In total, 26 participants [males: n = 11 (42.3%); females: n = 15 (57.7%)] engaged in this study. Participants were grouped by self‐identified race/ethnicity to facilitate open discussion; these included two African American/Black groups [n = 11 (42.3%)], one Hispanic/Latino group [n = 5 (19.2%)], one Asian American group [n = 4 (15.4%)] and one white group [n = 6 (23.1%)] (see Table 1). Nine participants had previous experience participating in clinical research.
Table 1.
Demographics (total participants, N = 26) | |
---|---|
Gender (n) | |
Male | 11 |
Female | 15 |
Ethnicity (n) | |
African American/Black | 11 |
Hispanic/Latino | 5 |
Asian American | 4 |
white | 6 |
Participants in different age groups (n) | |
18–34 years | 6 |
35–44 years | 6 |
44–54 years | 4 |
55 years and older | 10 |
Education level (%) | |
Less than high school | 2.8 |
High school | 2.8 |
Some college | 4.15 |
Trade school | 1.4 |
Associate's degree | 1.4 |
Bachelor's degree | 23 |
Post‐graduate | 38 |
Disease areas (n) | |
Peripheral arterial disease | 3 |
Venous thromboembolism | 5 |
Cardiovascular disease | 1 |
Inflammatory bowel disease | 6 |
Ankylosing spondylitis | 1 |
Psoriatic arthritis | 2 |
Prostate cancer | 2 |
Multiple sclerosis | 3 |
Pulmonary arterial hypertension | 3 |
Participants were informed that no treatments would be provided, and they could withdraw at any time. Additionally, a consent and release form was signed by the participants that communicated confidentiality and Health Insurance Portability and Accountability Act (HIPAA)‐compliant practices. All data were deidentified; thus, no ethics board review was required. The purpose of this study was to collect personal perspectives and qualitative insights from the participants. The study was also conducted in accordance with the Helsinki Declaration of 1964 and its later amendments. All sessions were conducted virtually, and participants joined from their homes.

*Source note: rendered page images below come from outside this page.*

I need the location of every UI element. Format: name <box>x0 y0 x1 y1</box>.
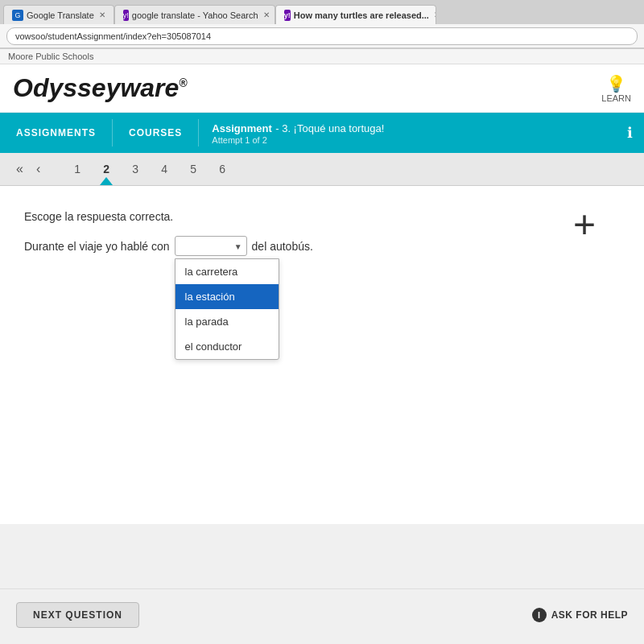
assignment-title: Assignment - 3. ¡Toqué una tortuga! <box>212 121 603 135</box>
option-el-conductor[interactable]: el conductor <box>175 334 279 359</box>
logo-bar: Odysseyware® 💡 LEARN <box>0 64 644 113</box>
tab-turtles[interactable]: y! How many turtles are released... ✕ <box>275 5 436 24</box>
logo-reg: ® <box>179 76 187 89</box>
page-3[interactable]: 3 <box>121 159 150 179</box>
sentence-after: del autobús. <box>252 240 313 253</box>
assignment-label: Assignment <box>212 122 271 134</box>
school-name: Moore Public Schools <box>8 52 93 61</box>
assignment-info: Assignment - 3. ¡Toqué una tortuga! Atte… <box>199 113 616 153</box>
help-icon: i <box>532 608 547 622</box>
question-sentence: Durante el viaje yo hablé con ▼ la carre… <box>24 236 620 256</box>
nav-tab-assignments[interactable]: ASSIGNMENTS <box>0 113 112 153</box>
page-4[interactable]: 4 <box>150 159 179 179</box>
tab-yahoo-search[interactable]: y! google translate - Yahoo Search ✕ <box>114 5 275 24</box>
prev-double-button[interactable]: « <box>13 160 27 178</box>
courses-label: COURSES <box>129 127 182 138</box>
tab-close-3[interactable]: ✕ <box>434 10 436 19</box>
lightbulb-icon: 💡 <box>606 74 626 93</box>
option-la-estacion[interactable]: la estación <box>175 284 279 309</box>
ask-for-help-button[interactable]: i ASK FOR HELP <box>532 608 628 622</box>
logo-text: Odysseyware <box>13 73 179 102</box>
page-1[interactable]: 1 <box>63 159 92 179</box>
page-6[interactable]: 6 <box>208 159 237 179</box>
page-2-label: 2 <box>103 163 109 175</box>
prev-single-button[interactable]: ‹ <box>33 160 43 178</box>
tab-label-2: google translate - Yahoo Search <box>132 10 258 20</box>
page-numbers: 1 2 3 4 5 6 <box>63 159 237 179</box>
info-icon-button[interactable]: ℹ <box>616 113 644 153</box>
ask-for-help-label: ASK FOR HELP <box>551 609 628 621</box>
attempt-label: Attempt 1 of 2 <box>212 135 603 145</box>
next-question-button[interactable]: NEXT QUESTION <box>16 602 139 628</box>
sentence-before: Durante el viaje yo hablé con <box>24 240 170 253</box>
nav-tab-courses[interactable]: COURSES <box>113 113 198 153</box>
option-la-carretera[interactable]: la carretera <box>175 259 279 284</box>
plus-icon: + <box>573 202 596 246</box>
address-bar <box>0 24 644 48</box>
page-5[interactable]: 5 <box>179 159 208 179</box>
active-page-arrow <box>100 177 113 185</box>
learn-button[interactable]: 💡 LEARN <box>601 74 631 103</box>
tab-close-2[interactable]: ✕ <box>263 10 270 19</box>
school-name-bar: Moore Public Schools <box>0 49 644 64</box>
option-la-parada[interactable]: la parada <box>175 309 279 334</box>
tab-label-3: How many turtles are released... <box>294 10 429 20</box>
assignments-label: ASSIGNMENTS <box>16 127 96 138</box>
page-2[interactable]: 2 <box>92 159 121 179</box>
assignment-name: - 3. ¡Toqué una tortuga! <box>275 122 384 134</box>
answer-dropdown[interactable] <box>175 236 247 256</box>
tab-bar: G Google Translate ✕ y! google translate… <box>0 0 644 24</box>
tab-favicon-1: G <box>12 10 23 21</box>
footer-bar: NEXT QUESTION i ASK FOR HELP <box>0 588 644 641</box>
answer-dropdown-container[interactable]: ▼ la carretera la estación la parada el … <box>175 236 247 256</box>
main-content: Escoge la respuesta correcta. Durante el… <box>0 186 644 524</box>
pagination-bar: « ‹ 1 2 3 4 5 6 <box>0 153 644 186</box>
learn-label: LEARN <box>601 93 631 103</box>
tab-close-1[interactable]: ✕ <box>99 10 105 19</box>
nav-bar: ASSIGNMENTS COURSES Assignment - 3. ¡Toq… <box>0 113 644 153</box>
tab-label-1: Google Translate <box>27 10 94 20</box>
app-logo: Odysseyware® <box>13 73 188 103</box>
tab-google-translate[interactable]: G Google Translate ✕ <box>3 5 114 24</box>
tab-favicon-2: y! <box>123 10 129 21</box>
question-instruction: Escoge la respuesta correcta. <box>24 210 620 223</box>
info-icon: ℹ <box>627 124 633 142</box>
browser-chrome: G Google Translate ✕ y! google translate… <box>0 0 644 49</box>
tab-favicon-3: y! <box>284 10 291 21</box>
address-input[interactable] <box>6 27 638 45</box>
dropdown-options-list: la carretera la estación la parada el co… <box>175 258 279 360</box>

For each focus group, participants were first introduced to the types of clinical research to provide the foundation for discussion and the basic role of the participant (Figure 1). Participants were then asked to share their experiences and opinions regarding participation in research studies, factors that they considered as motivators or barriers to study participation, and sources of information with a focus on understanding the factors enhancing trustworthiness.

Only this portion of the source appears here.